WELL, that was just typical, writes STUART ATKINSON. After almost a week of clear nights - or at least nights clear enough to see some stars - the cloud rolled back across us on the very day that conditions were right for us to see the northern lights from our part of the country. So, in the middle of last week if it had been clear we would have been able to see the fabled 'aurora borealis' from Cumbria; instead all we got was relentless drizzle spitting out of a murky overcast sky.

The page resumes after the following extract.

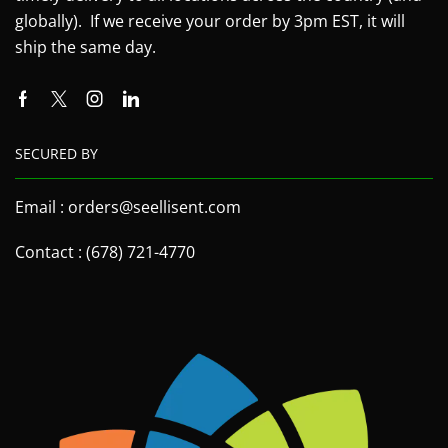
globally). If we receive your order by 3pm EST, it will
ship the same day.
SECURED BY
Email : orders@seellisent.com
Contact : (678) 721-4770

Having said that, it's important note that even if it had been perfectly clear we wouldn't have seen a display of green and red beams shooting up into the sky like World War Two searchlights, or swaying, rippling curtains of light like the ones that memorably reduced Joanna Lumley to a sobbing, gasping wreck on her television programme. We would probably have seen a rainbow-like arc of green light low in the north and some pale white-pink beams stabbing up from it - but that would still have been lovely.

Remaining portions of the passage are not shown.